We are now experiencing an obesity pandemic linked to sugar, even though humans evolved on a diet containing very little sugar.
Latest data shows that sugarcane is the world’s third most valuable crop following cereal and rice, and takes up 26,942,686 hectares of land around the globe. Apart from commercial profits, its main output is a world public health crisis, which has been in the making for centuries.
The obesity epidemic – including related diseases such as dementia, cancer, diabetes and heart diseases – has escalated across every country where sugar-based carbohydrates have come to control the food economy.
We humans evolved on a diet that consisted of very little sugar and practically no refined carbohydrate. It is more likely that sugar entered into our diets by mistake. Sugarcane was probably primarily used to fatten pigs, and humans may have chewed on the crop now and again.
Evidence from plant DNA suggests that sugarcane came from South East Asia. Sugarcane growing expanded around the Indian and Eastern Pacific oceans approximately 3,500 years ago, carried by Polynesian and Austronesian seafarers.

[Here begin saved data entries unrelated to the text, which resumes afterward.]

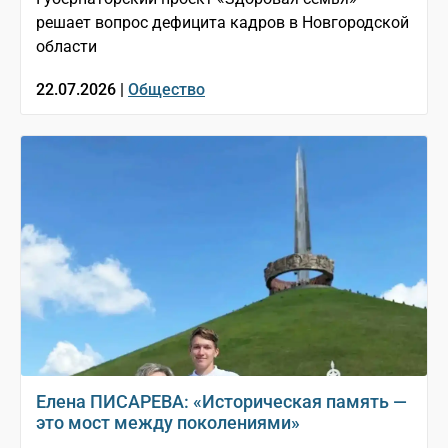
решает вопрос дефицита кадров в Новгородской
области
22.07.2026 |
Общество
Елена ПИСАРЕВА: «Историческая память —
это мост между поколениями»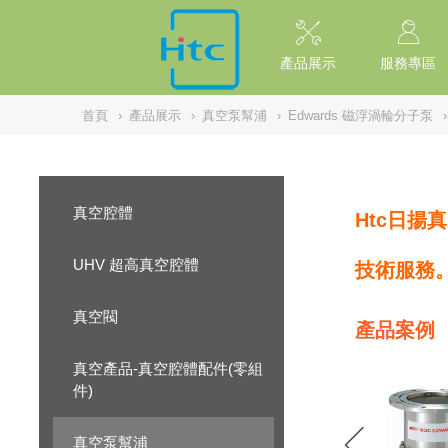
NULL
//
產品展示
服務專區
首頁
›
產品展示
›
真空泵幫浦
›
Edwards 磁浮渦輪分子泵
›
真空腔體
Htc日揚
UHV 超高真空腔體
技術服務
真空閥
產品案例
真空產品-真空腔體配件(零組
件)
真空泵幫浦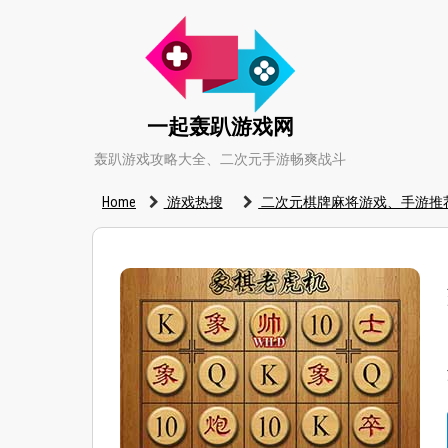
一起轰趴游戏网
轰趴游戏攻略大全、二次元手游畅爽战斗
Home
游戏热搜
二次元棋牌麻将游戏、手游推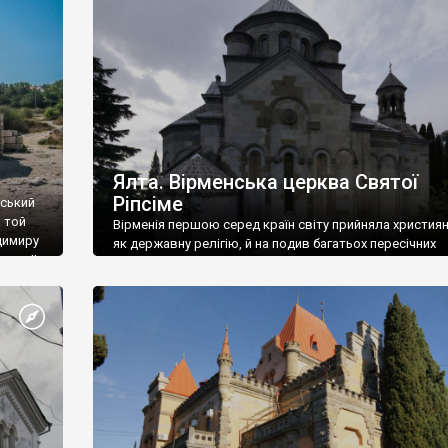
ефактів
називаються «повстяками» (postaki)…” “Вино. Крим
єкту
виробляє відмінне вино і його вдосталь: воно все ду
го».
легке біле і дуже […]
ти та
Ялта. Вірменська церква Святої
Ріпсіме
вський
 той
Вірменія першою серед країн світу прийняла христия
димиру
як державну релігію, й на подив багатьох пересічних
илю ІІ,
українців, які усіх кавказців вважають мусульманами,
 в
вірмени є відданими вірянами Христа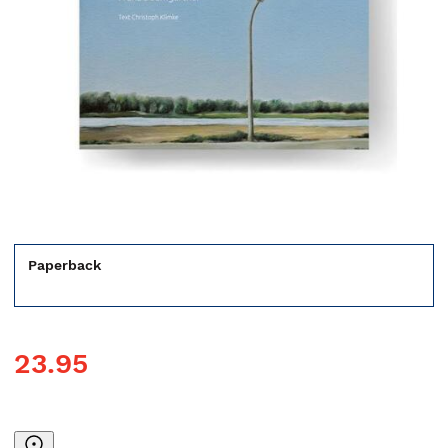
Paperback
23.95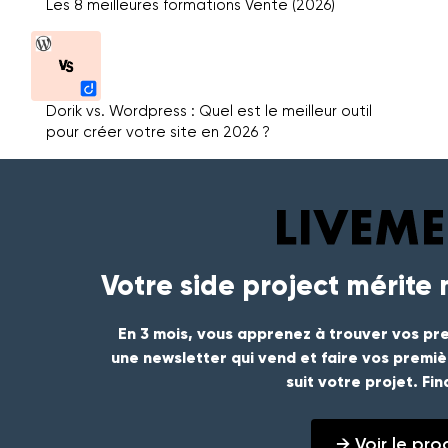
Les 8 meilleures formations Vente (2026)
Dorik vs. Wordpress : Quel est le meilleur outil
pour créer votre site en 2026 ?
Votre side project mérite
En 3 mois, vous apprenez à trouver vos pre
une newsletter qui vend et faire vos premi
suit votre projet. Fi
→ Voir le p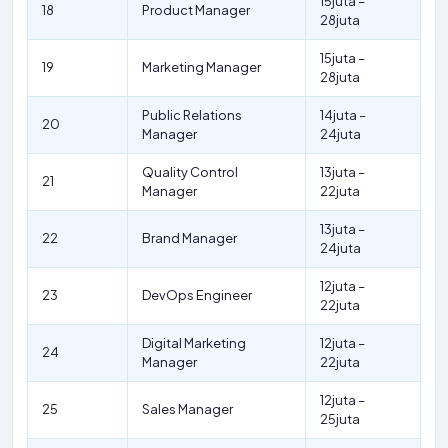
15juta –
18
Product Manager
28juta
15juta –
19
Marketing Manager
28juta
Public Relations
14juta –
20
Manager
24juta
Quality Control
13juta –
21
Manager
22juta
13juta –
22
Brand Manager
24juta
12juta –
23
DevOps Engineer
22juta
Digital Marketing
12juta –
24
Manager
22juta
12juta –
25
Sales Manager
25juta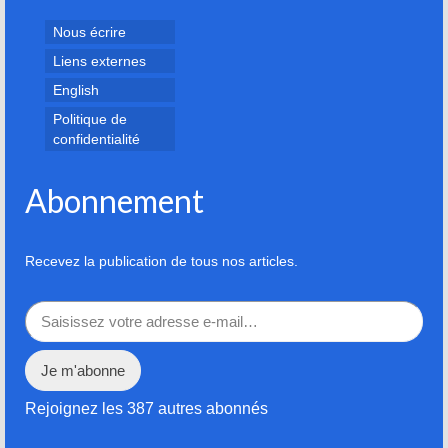
Nous écrire
Liens externes
English
Politique de
confidentialité
Abonnement
Recevez la publication de tous nos articles.
Saisissez votre adresse e-mail…
Je m'abonne
Rejoignez les 387 autres abonnés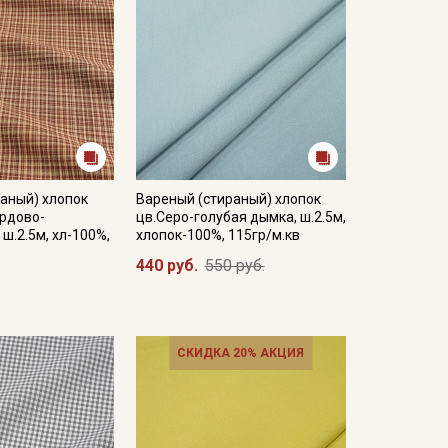
аный) хлопок
Вареный (стираный) хлопок
ордово-
цв.Серо-голубая дымка, ш.2.5м,
ш.2.5м, хл-100%,
хлопок-100%, 115гр/м.кв
440 руб.
550 руб.
СКИДКА 20% АКЦИЯ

About 2,500 years ago, the first chemically refined sugar showed up in India. From India, the skill spread east to China, and west towards Persia, and reached the Mediterranean in the 13th century. The Atlantic island of Madeira was the first place to cultivate sugarcane solely for large-scale refinement and trade in the late 15th century.
Once Brazilian sugarcane was brought to the Caribbean, roughly before 1647, it resulted in the growth of the industry which now feeds the sugar obsession of Western Europe.
The stories of sugar and tobacco and closely aligned in many ways. At first, both products were produced through slave labour and were initially viewed to be good for your health. Furthermore, both have ancient origins, and it was their rapid, mass consumption beginning in the 17th century onwards that resulted in the health risks we link with them today.
Although tobacco is widely known to be addictive, sugar can also fuel behavioural responses that are identical to addiction.
However, in the 21st century, the hold of sugar is stronger than comparable curses like alcohol and tobacco. Sugar is not only universal, it is possibly responsible for about 20% of the calories in modern diets – but also key to the globe’s economy and cultural heritage.